If you want to learn more about leasing, buying and/or selling any and all types of commercial spaces in California or if you have questions about any subject related to commercial real estate, please contact David Massie of DJM Commercial Real Estate at david@djmcre.com or 805-217-0791.

Most Important Factors to Consider When Buying Commercial Real Estate

If you’re like most commercial real estate (CRE) investors, you probably receive deal packages from brokers with CRE properties (defined here generally as multi-family, office, retail and industrial) for sale. Often, these packages contain executive summaries that position the deals as excellent investment opportunities. This should come as no surprise, as the job of the real estate broker is to present their property in the best light.

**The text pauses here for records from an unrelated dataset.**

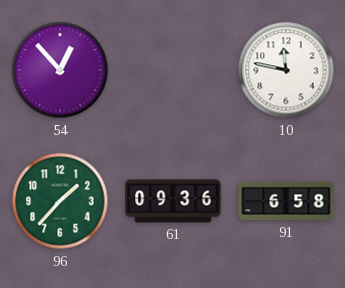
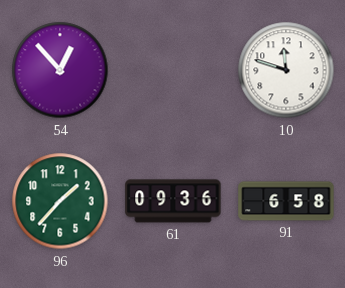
10: 11:47 -> 11:48
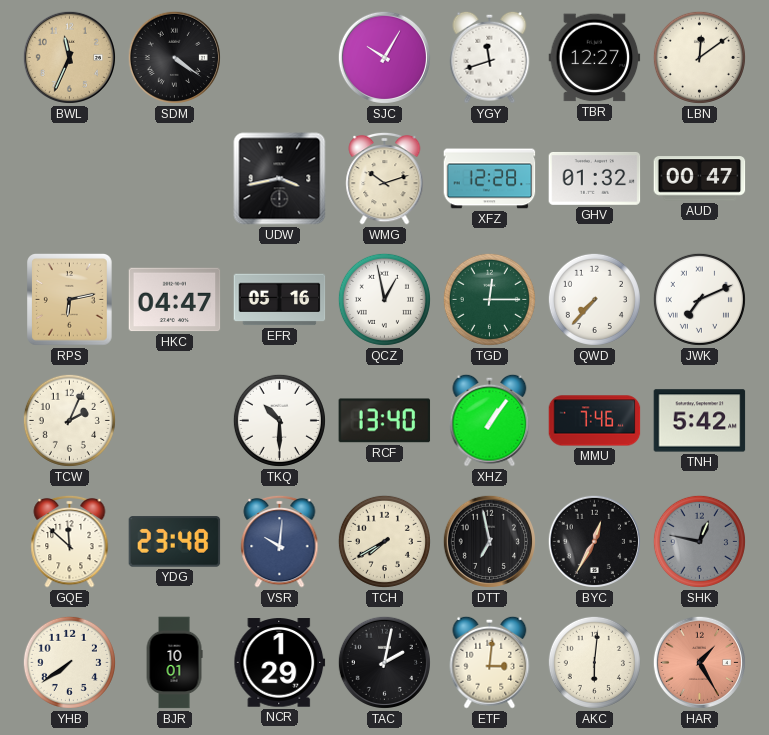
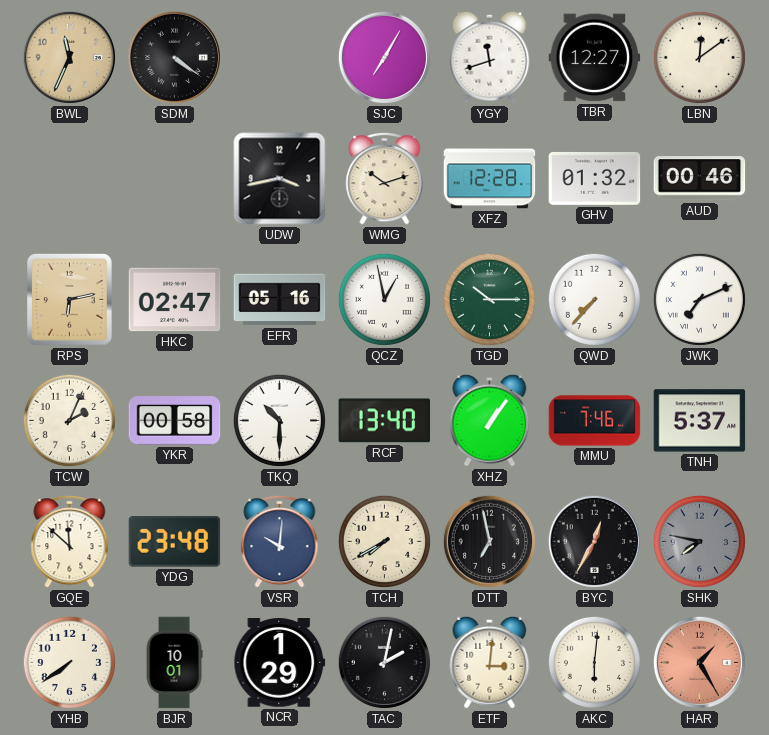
SJC: 10:05 -> 7:05
AUD: 00:47 -> 00:46
HKC: 04:47 -> 02:47
TGD: 12:15 -> 10:15
YKR: none -> 00:58
TNH: 5:42 -> 5:37
SHK: 12:47 -> 7:47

In many cases, sellers exaggerate the potential opportunity and don’t usually reveal the bad stuff. Instead, they’re just giving you the good points of their property. The due diligence is up to you, the investor, to determine whether what they’re telling you is accurate. The key, of course, is to know how to perform the due diligence so you have a true and accurate reading on what’s being offered. It’s important to understand the key metrics to always look for in any real estate investment and I am always surprised at the most obvious metrics that I see the majority of investors miss.

When you look at the potential of a CRE property, you’re really looking at how much income or profit it is generating for its owners. What should you be evaluating to determine that? Start with all the basic purchase information. This includes the price and any additional costs involved in renovating or repairs that need to be done.

You should also look at factors that might make you pass on the deal like: the condition of the area in general, crime, surrounding job market, property and other governmental taxes (Example:  High business tax is a big one in the City of Los Angeles that can cause a tenant not want to lease in this city) and the age of the property. These are often deal-breakers if they reveal too much potential risk.

The loan is another key metric: What type of loan will you have to finance the property? This will spell out the loan totals, down payment, interest rate, closing costs and other fees. Make sure you are comfortable with the loan structure (fixed versus floating rate, long-term versus short-term, etc.). You should also receive a detailed expense report on the property including: property taxes, insurance, maintenance costs, property management costs and others.

To buy a property correctly, I always recommend you have proper representation.  This first and foremost means using an experienced CRE broker and a good CRE attorney.  Most CRE brokers can refer you to a good CRE attorney because they have to use them all the time.  But a good CRE broker can also usually find better properties that are better values. They can also negotiate better than you can and your broker is paid by the seller. So really, it’s a no brainer to use a good CRE broker.